160 p. ; 23 x 16 cm. - (Dar Valor / Siciliani, Norberto; 5)
ISBN 978-987-1984-35-0
1. Educación en Valores. 2. Didáctica. 3. Pedagogía. I. Título.
CDD 370.114
© Norberto Siciliani ([email protected] )
© Sb editorial, 2020
Piedras 113, 4º 8 - C1070AAC - Ciudad Autónoma de Buenos Aires
Tel.: (+54) (11) 2153-0851 - www.editorialsb.com• [email protected]m.ar
“No me instruyas, vive junto a mí;
tu fracaso es que yo sea idéntico a ti”.
Humberto Maturana
“Para el adulto es un escándalo
que el ser humano en estado de infancia
sea su igual”.
Francoise Doltó
Si vamos a hablar de valores es honesto que comience hablando de mí mismo: No soy una buena persona. Y lo que es peor, soy el que, con simpatía, discurso e historia, convence a los demás de que es un buen tipo. Fíjese que este libro se inicia diciendo: Yo primero, aunque para justificar este egoísmo e indiferencia a los demás, lo sostenga como un valor.
Tampoco fui un niño bueno, como se pretendía en esa época, y por lo tanto era poco querible. Por lo menos considerando los relatos que circulaban sobre mi persona cuando mis seis hijos comenzaron a crecer y les preguntaban a sus abuelos sobre la niñez de sus padres. No tengo memoria fotográfica de mi infancia como tienen otros. Tampoco soy de aquellos que borraron esa etapa por completo. Hacía todo lo posible para respetar las normas que me imponían sabiendo que si lo hacía iba a recibir a cambio gestos de ternura. Pero no lo lograba. Me oponía, desde muy pequeño, a lo que cualquier adulto dijera, hiciese o no dijera o dejase de hacer. Y discutía mucho con mis padres, abuelos y tíos y vecinos. No contestes, me decían amenazadoramente. Y yo que nunca pude dejar de tener la última palabra, les respondía: ¡bueno! Los grandes eran para mí el adversario con quien confrontar, el enemigo que me quería manipular, el objetivo bélico de mis ataques verbales y mis cuestionamientos. Y no lograba entender por qué.

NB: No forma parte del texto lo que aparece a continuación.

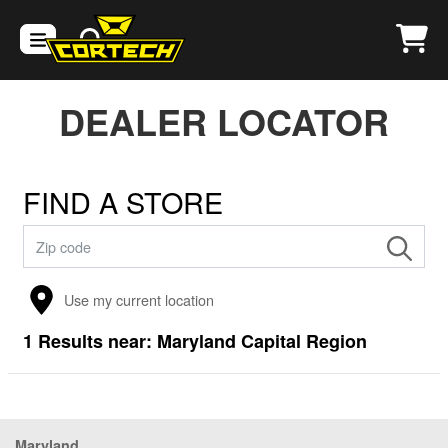
DEALER LOCATOR
FIND A STORE
Use my current location
1
Results near:
Maryland Capital Region
Maryland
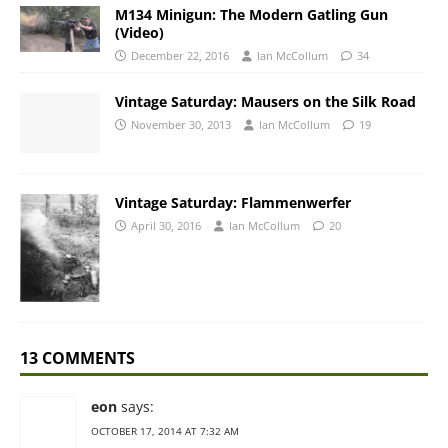
M134 Minigun: The Modern Gatling Gun
(Video)
December 22, 2016
Ian McCollum
34
Vintage Saturday: Mausers on the Silk Road
November 30, 2013
Ian McCollum
19
Vintage Saturday: Flammenwerfer
April 30, 2016
Ian McCollum
20
13 COMMENTS
eon
says:
OCTOBER 17, 2014 AT 7:32 AM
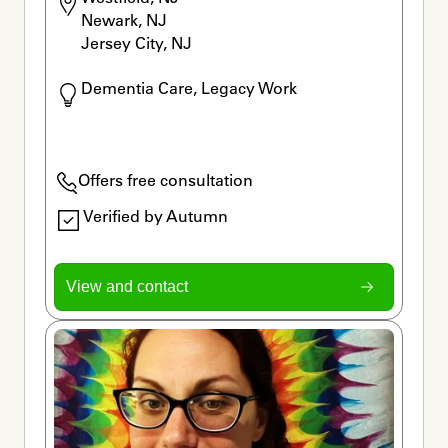
Newark, NJ

Jersey City, NJ
Dementia Care, Legacy Work
Offers free consultation
Verified by Autumn
View and contact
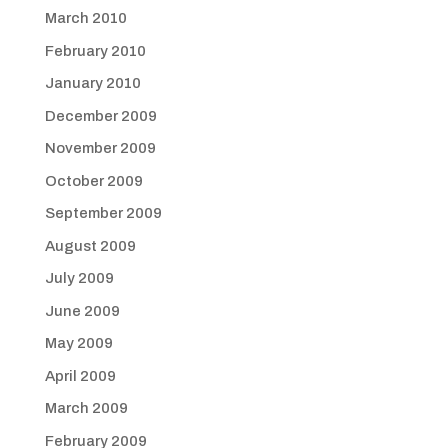
March 2010
February 2010
January 2010
December 2009
November 2009
October 2009
September 2009
August 2009
July 2009
June 2009
May 2009
April 2009
March 2009
February 2009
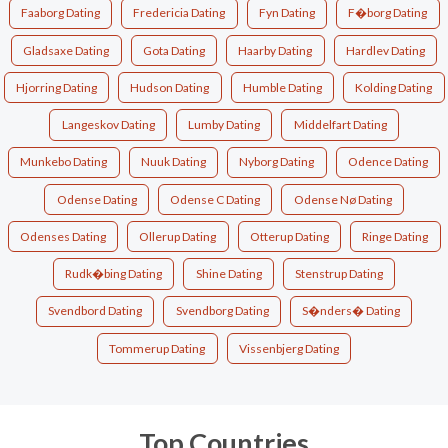
Faaborg Dating
Fredericia Dating
Fyn Dating
F�borg Dating
Gladsaxe Dating
Gota Dating
Haarby Dating
Hardlev Dating
Hjorring Dating
Hudson Dating
Humble Dating
Kolding Dating
Langeskov Dating
Lumby Dating
Middelfart Dating
Munkebo Dating
Nuuk Dating
Nyborg Dating
Odence Dating
Odense Dating
Odense C Dating
Odense Nø Dating
Odenses Dating
Ollerup Dating
Otterup Dating
Ringe Dating
Rudk�bing Dating
Shine Dating
Stenstrup Dating
Svendbord Dating
Svendborg Dating
S�nders� Dating
Tommerup Dating
Vissenbjerg Dating
Top Countries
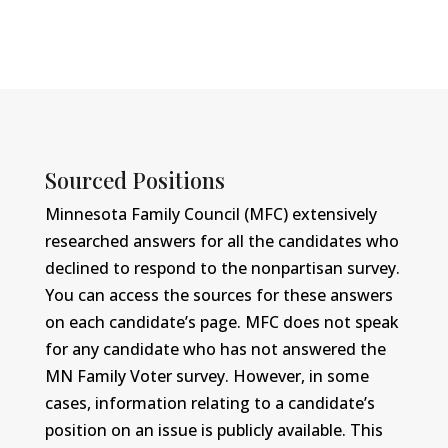
Sourced Positions
Minnesota Family Council (MFC) extensively
researched answers for all the candidates who
declined to respond to the nonpartisan survey.
You can access the sources for these answers
on each candidate’s page. MFC does not speak
for any candidate who has not answered the
MN Family Voter survey. However, in some
cases, information relating to a candidate’s
position on an issue is publicly available. This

Tengo fijado el recuerdo de que en la escuela me sentía demás. No quería ir. No me gustaba estudiar, pero tenía un don. La habilidad para cualquier tipo de danza, de manera que era convocado para actuar en todos los actos escolares interpretando cualquier folklore, argentino, paraguayo, ruso, mexicano, brasilero para lo que en casa me confeccionaban el vestuario correspondiente sin chistar porque claro, era en lo único en que podía destacar. Y durante la adolescencia, la destreza para bailar me abrió las puertas a momentos extraordinarios y reforzó mi autoestima.
Jamás me agarré a las trompadas con nadie. O porque nunca tuve necesidad o porque soy un cobarde. Y no me siento orgulloso de muchas de las cosas que hice o dije en mi vida y hay algunas que me avergüenzan. Aunque no diré cuáles, en este libro por lo menos.

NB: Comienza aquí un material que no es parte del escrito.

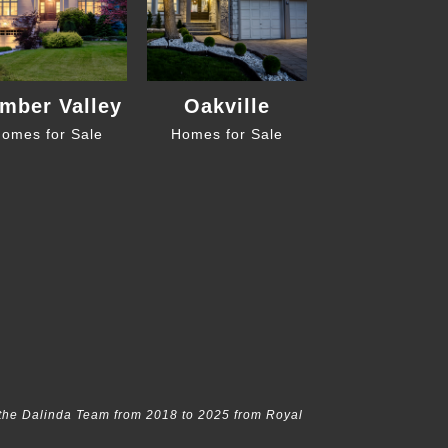
mber Valley
Oakville
omes for Sale
Homes for Sale
the Dalinda Team from 2018 to 2025 from Royal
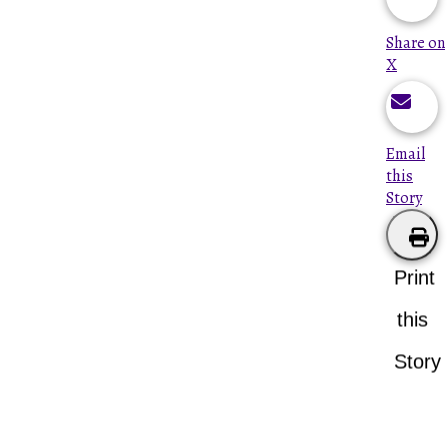
Share on
X
Email
this
Story
Print
this
Story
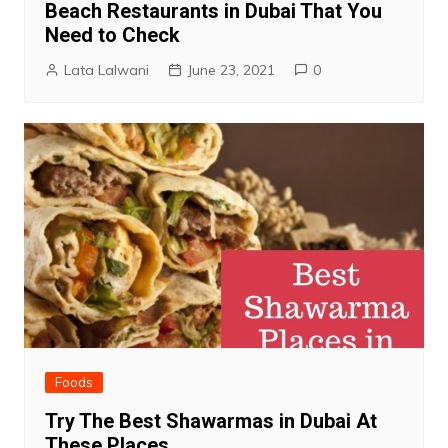
Beach Restaurants in Dubai That You
Need to Check
Lata Lalwani
June 23, 2021
0
Foods
Try The Best Shawarmas in Dubai At
These Places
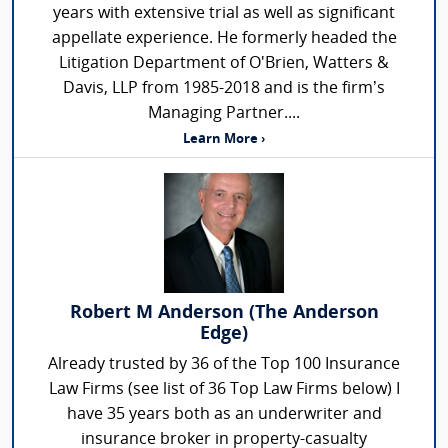
years with extensive trial as well as significant
appellate experience. He formerly headed the
Litigation Department of O'Brien, Watters &
Davis, LLP from 1985-2018 and is the firm’s
Managing Partner....
Learn More ›
Robert M Anderson (The Anderson
Edge)
Already trusted by 36 of the Top 100 Insurance
Law Firms (see list of 36 Top Law Firms below) I
have 35 years both as an underwriter and
insurance broker in property-casualty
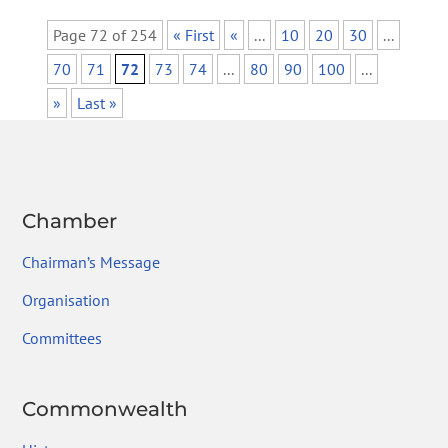
Page 72 of 254
« First
«
...
10
20
30
...
70
71
72
73
74
...
80
90
100
...
»
Last »
Chamber
Chairman’s Message
Organisation
Committees
Commonwealth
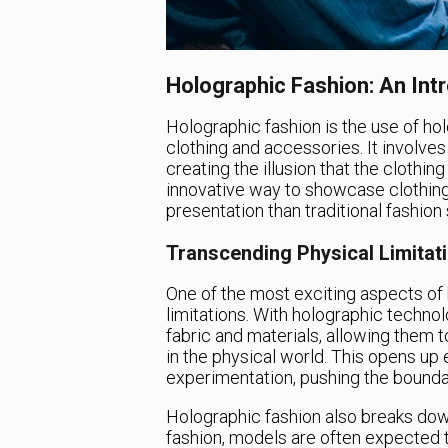
Holographic Fashion: An Int
Holographic fashion is the use of hol
clothing and accessories. It involv
creating the illusion that the clothin
innovative way to showcase clothing
presentation than traditional fashio
Transcending Physical Limitat
One of the most exciting aspects of h
limitations. With holographic technol
fabric and materials, allowing them 
in the physical world. This opens up e
experimentation, pushing the boundar
Holographic fashion also breaks down 
fashion, models are often expected t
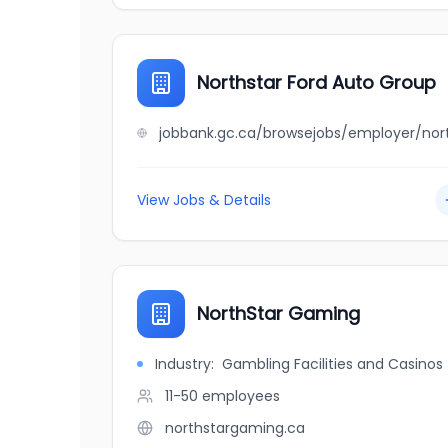
Northstar Ford Auto Group
View Jobs & Details
NorthStar Gaming
Industry:
Gambling Facilities and Casinos
11-50
employees
northstargaming.ca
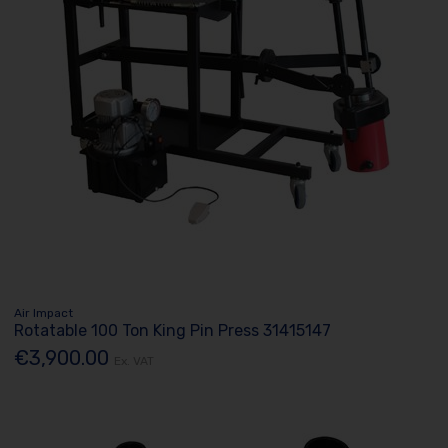
Air Impact
Rotatable 100 Ton King Pin Press 31415147
€3,900.00
Ex. VAT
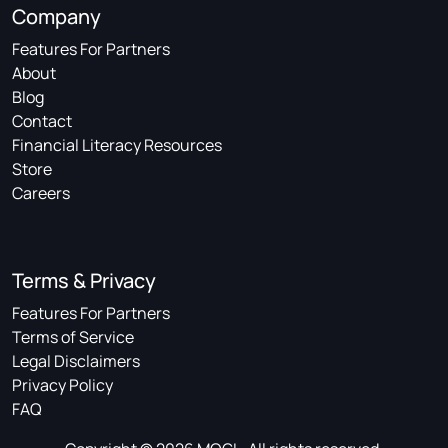
Company
Features For Partners
About
Blog
Contact
Financial Literacy Resources
Store
Careers
Terms & Privacy
Features For Partners
Terms of Service
Legal Disclaimers
Privacy Policy
FAQ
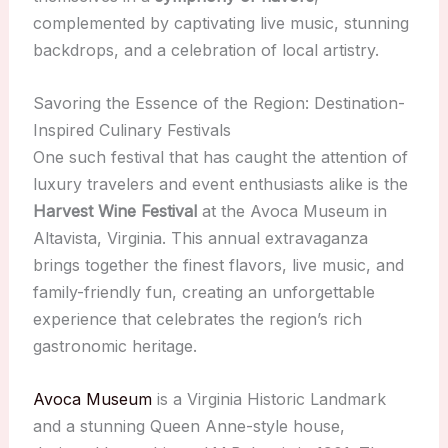
complemented by captivating live music, stunning
backdrops, and a celebration of local artistry.
Savoring the Essence of the Region: Destination-
Inspired Culinary Festivals
One such festival that has caught the attention of
luxury travelers and event enthusiasts alike is the
Harvest Wine Festival
at the Avoca Museum in
Altavista, Virginia. This annual extravaganza
brings together the finest flavors, live music, and
family-friendly fun, creating an unforgettable
experience that celebrates the region’s rich
gastronomic heritage.
Avoca Museum
is a Virginia Historic Landmark
and a stunning Queen Anne-style house,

Por eso, me gustaría, eso sí, dejar en claro algunas pocas cuestiones que son nada más que mis percepciones de la vida y que no deben ser tomadas como valores universales. Por ejemplo:
No me importa si las Islas Malvinas son argentinas, inglesas o de los que nacieron en ese territorio. Sólo me preocupa la gente que sufre por ello. No me interesan los nacionalismos. Son anacrónicos y siempre finalizan en actos de discriminación, de violencia y de muerte.
Me indignan los que hacen gala de poder y fortuna.
Reivindico solemnemente la fuerza de las mujeres y el lugar privilegiado de los niños.
Me invade un rechazo genuino las reuniones de machos energúmenos con la misma camiseta en bares y canchas de futbol.
No me gustan los monopolios. Ni los transgénicos. Y me rebelo contra la igualdad de derechos con perros y gatos.
Creo que la forzosa alternancia política en cualquier espacio democrático y la quita de fueros puede ser una herramienta contra la corrupción.
Estoy aprendiendo a envejecer y lloro ante la majestuosidad Divina del hombre expresada en la Catedral de la Sagrada Familia de Gaudi en Barcelona o de la naturaleza en la Garganta del Diablo en las cataratas del Iguazú. Creo en Dios. Y cada vez me convenzo más de que la pobreza es la madre de todos los problemas.
Soy fundamentalista en el rechazo a cualquier fundamentalismo. Desconfío profundamente de la gente que tiene armas, aunque sean mis amigos, policías, héroes, o tiernos abuelos que las usan para cuidar su quinta.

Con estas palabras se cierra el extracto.